In a third aspect, the present invention provides a paclitaxel prodrug as described in the first aspect, for use in preparing an anti-tumor drug.

Specifically, when the paclitaxel prodrug is applied, the paclitaxel prodrug obtained by modifying the shearing TCO is used for a prodrug activation strategy, and the paclitaxel prodrug is quickly and specifically released in vivo; the paclitaxel prodrug obtained by modifying the coupling TCO can be used for preparing sustained-release nano paclitaxel medicaments in tumor in situ.

Compared with the prior art, the invention has the following beneficial effects:

(1) compared with taxol bulk drugs, the taxol prodrug provided by the invention can passivate the active site of taxol on a spatial structure by using trans-cyclooctenol, and the EC of the taxol prodrug₅₀About 0.34 μ M, significantly reducing the toxicity to cells.
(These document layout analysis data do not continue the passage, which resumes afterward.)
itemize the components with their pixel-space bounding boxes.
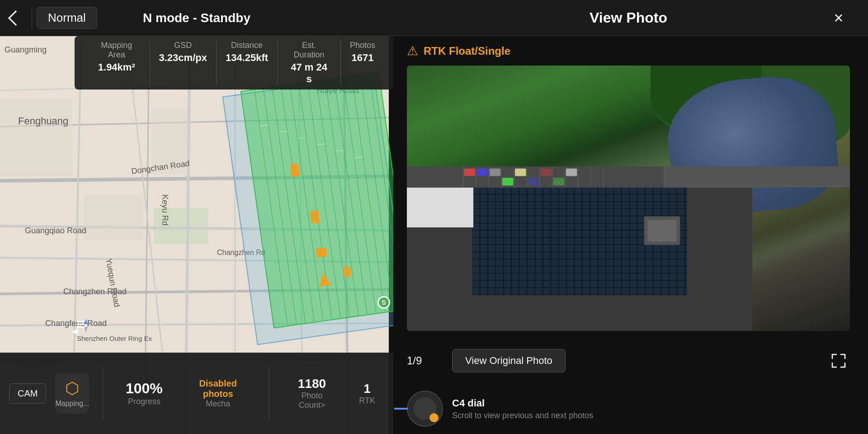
svg-line-24 [290,86,323,320]
mapping-area-label: Mapping Area [93,41,141,60]
photo-count-label: Photo Count> [292,391,332,410]
photos-value: 1671 [350,52,375,64]
svg-line-31 [352,77,385,311]
progress-percent: 100% [126,380,163,397]
status-divider [103,366,103,420]
duration-label: Est. Duration [287,41,331,60]
view-original-button[interactable]: View Original Photo [452,349,566,373]
c4-dial-hint: C4 dial Scroll to view previous and next… [389,383,868,434]
svg-rect-59 [528,178,538,185]
rtk-label: RTK [359,396,375,406]
rtk-col: 1 RTK [350,382,384,406]
svg-rect-17 [0,99,72,176]
photo-parking-area [407,166,664,188]
photo-count-value: 1180 [292,377,332,391]
svg-rect-55 [477,169,488,176]
photo-controls: 1/9 View Original Photo [389,338,868,383]
n-mode-label: N mode - Standby [143,11,250,25]
photos-stat: Photos 1671 [341,41,384,85]
svg-line-29 [334,80,367,314]
photo-header: View Photo × [389,0,868,36]
progress-label: Progress [126,397,163,406]
aerial-photo [407,66,850,331]
mode-label: Normal [37,7,97,29]
svg-rect-58 [515,169,526,176]
progress-col: 100% Progress [117,380,172,406]
svg-rect-35 [310,210,320,224]
svg-line-28 [326,81,359,315]
photos-label: Photos [350,41,375,50]
gsd-stat: GSD 3.23cm/px [150,41,217,85]
status-divider-2 [269,366,269,420]
photo-panel: View Photo × ⚠ RTK Float/Single [389,0,868,434]
c4-dial-icon [407,391,443,427]
bottom-status-bar: CAM ⬡ Mapping... 100% Progress Disabled … [0,353,393,434]
mapping-area-value: 1.94km² [93,61,141,73]
svg-rect-61 [553,178,564,185]
distance-stat: Distance 134.25kft [217,41,278,85]
c4-dial-inner [414,397,436,420]
svg-rect-34 [290,164,299,177]
svg-marker-37 [317,272,331,287]
svg-rect-62 [566,169,577,176]
stats-bar: Mapping Area 1.94km² GSD 3.23cm/px Dista… [75,36,393,90]
disabled-photos-col: Disabled photos Mecha [181,378,255,409]
map-panel: Normal N mode - Standby Mapping Area 1.9… [0,0,393,434]
photo-count-col: 1180 Photo Count> [283,377,341,410]
c4-text-block: C4 dial Scroll to view previous and next… [452,397,593,420]
location-marker-s: S [377,296,390,309]
distance-value: 134.25kft [226,52,268,64]
disabled-photos-text: Disabled photos [190,378,246,399]
map-label-keyu: Keyu Rd [160,194,170,226]
map-label-guangming: Guangming [5,45,47,55]
svg-rect-56 [490,169,500,176]
cam-button[interactable]: CAM [9,383,46,404]
map-label-guangqiao: Guangqiao Road [25,226,86,236]
warning-triangle-icon: ⚠ [407,43,418,58]
svg-rect-36 [315,247,327,258]
duration-value: 47 m 24 s [287,61,331,85]
parking-lines [407,166,664,188]
photo-title: View Photo [590,9,667,26]
nav-line [77,321,85,322]
svg-rect-57 [502,178,513,185]
svg-line-30 [343,78,376,312]
top-bar: Normal N mode - Standby [0,0,393,36]
c4-title: C4 dial [452,397,593,409]
svg-line-21 [264,90,297,324]
gsd-value: 3.23cm/px [159,52,207,64]
photo-white-building [407,188,473,227]
mapping-icon-label: Mapping... [55,400,89,408]
photo-image-container[interactable] [407,66,850,331]
c4-wire [394,408,408,410]
back-icon [8,10,24,26]
svg-rect-38 [343,267,351,278]
duration-stat: Est. Duration 47 m 24 s [278,41,341,85]
rtk-value: 1 [359,382,375,396]
mapping-symbol: ⬡ [65,379,79,398]
distance-label: Distance [226,41,268,50]
svg-rect-18 [84,194,142,240]
svg-rect-71 [648,220,676,241]
photo-counter: 1/9 [407,354,434,367]
mapping-area-stat: Mapping Area 1.94km² [84,41,150,85]
gsd-label: GSD [159,41,207,50]
svg-line-22 [272,88,305,322]
svg-rect-54 [464,169,475,176]
mapping-icon-button[interactable]: ⬡ Mapping... [55,373,89,414]
map-label-changzhen: Changzhen Road [63,287,127,297]
nav-line [77,324,85,325]
mecha-label: Mecha [190,399,246,409]
svg-rect-60 [540,169,551,176]
close-button[interactable]: × [827,7,850,29]
back-button[interactable] [0,0,27,36]
svg-line-23 [281,87,314,321]
expand-icon [831,354,846,368]
divider [32,7,32,29]
map-label-fenghuang: Fenghuang [18,115,68,127]
expand-button[interactable] [827,349,850,372]
left-arrow[interactable]: ◄ [70,326,80,337]
c4-subtitle: Scroll to view previous and next photos [452,411,593,420]
rtk-warning-text: RTK Float/Single [424,45,510,57]
c4-dial-accent [429,413,439,422]
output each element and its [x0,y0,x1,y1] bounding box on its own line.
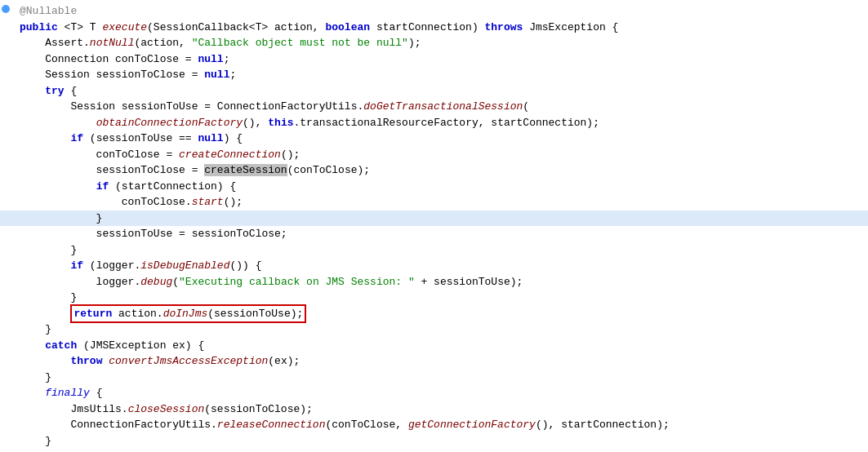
line-text: conToClose = createConnection(); [16,147,868,163]
code-line: if (logger.isDebugEnabled()) { [0,258,868,274]
code-line: } [0,433,868,450]
line-text: if (sessionToUse == null) { [16,131,868,147]
breakpoint-icon [2,5,10,13]
line-text: } [16,242,868,259]
line-text: Session sessionToUse = ConnectionFactory… [16,99,868,115]
code-line: } [0,242,868,259]
code-line: Connection conToClose = null; [0,51,868,68]
code-line: public <T> T execute(SessionCallback<T> … [0,20,868,36]
code-line: } [0,210,868,227]
code-line: ConnectionFactoryUtils.releaseConnection… [0,417,868,433]
line-text: } [16,433,868,450]
line-text: return action.doInJms(sessionToUse); [16,306,868,322]
line-text: JmsUtils.closeSession(sessionToClose); [16,401,868,418]
code-line: if (sessionToUse == null) { [0,131,868,147]
line-text: } [16,210,868,227]
code-line: sessionToClose = createSession(conToClos… [0,162,868,179]
code-line: } [0,370,868,386]
code-editor: @Nullablepublic <T> T execute(SessionCal… [0,0,868,452]
code-line: Assert.notNull(action, "Callback object … [0,35,868,51]
line-text: sessionToClose = createSession(conToClos… [16,162,868,179]
code-line: logger.debug("Executing callback on JMS … [0,274,868,290]
code-line: conToClose.start(); [0,194,868,210]
code-line: catch (JMSException ex) { [0,338,868,354]
code-line: JmsUtils.closeSession(sessionToClose); [0,401,868,418]
code-line: conToClose = createConnection(); [0,147,868,163]
line-text: if (startConnection) { [16,179,868,195]
line-text: obtainConnectionFactory(), this.transact… [16,115,868,131]
line-text: ConnectionFactoryUtils.releaseConnection… [16,417,868,433]
code-line: return action.doInJms(sessionToUse); [0,306,868,322]
code-line: obtainConnectionFactory(), this.transact… [0,115,868,131]
code-line: throw convertJmsAccessException(ex); [0,353,868,370]
line-text: public <T> T execute(SessionCallback<T> … [16,20,868,36]
line-text: catch (JMSException ex) { [16,338,868,354]
code-line: try { [0,83,868,100]
line-text: try { [16,83,868,100]
line-text: if (logger.isDebugEnabled()) { [16,258,868,274]
line-text: conToClose.start(); [16,194,868,210]
line-text: Connection conToClose = null; [16,51,868,68]
line-text: } [16,321,868,338]
code-line: if (startConnection) { [0,179,868,195]
line-gutter [0,6,16,14]
line-text: @Nullable [16,3,868,20]
code-line: sessionToUse = sessionToClose; [0,226,868,242]
code-line: Session sessionToUse = ConnectionFactory… [0,99,868,115]
line-text: logger.debug("Executing callback on JMS … [16,274,868,290]
line-text: Session sessionToClose = null; [16,67,868,83]
code-line: Session sessionToClose = null; [0,67,868,83]
code-line: @Nullable [0,3,868,20]
line-text: Assert.notNull(action, "Callback object … [16,35,868,51]
line-text: } [16,449,868,452]
line-text: } [16,370,868,386]
code-line: } [0,321,868,338]
line-text: throw convertJmsAccessException(ex); [16,353,868,370]
return-statement-box: return action.doInJms(sessionToUse); [70,304,306,324]
code-line: } [0,449,868,452]
line-text: sessionToUse = sessionToClose; [16,226,868,242]
line-text: finally { [16,385,868,401]
code-line: finally { [0,385,868,401]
(2) The paclitaxel prodrug provided by the invention has definite modification units, and after entering tumor cells enriched with tetrazine functional nano assemblies in advance, the paclitaxel prodrug can generate rapid and specific bio-orthogonal shearing or coupling reaction, and can be rapidly and specifically activated in cancer cells or used as a slow-release nano medicament.

(3) The preparation method provided by the invention is simple to operate, and the prepared taxol prodrug has high chemical purity and high yield which can reach over 80%.

Drawings

FIG. 1 is a scissoring TCO axial isomer-paclitaxel prodrug (TCO) prepared in example 1 of the present invention_daxPTX) and paclitaxel prodrug and preaccharified tetrazine nanoassembly activated paclitaxel prodrug on cervical cancer cells (helacels) for 72 hours.

Detailed Description

The technical solution of the present invention is further explained by the following embodiments. It should be understood by those skilled in the art that the examples are only for the understanding of the present invention and should not be construed as the specific limitations of the present invention.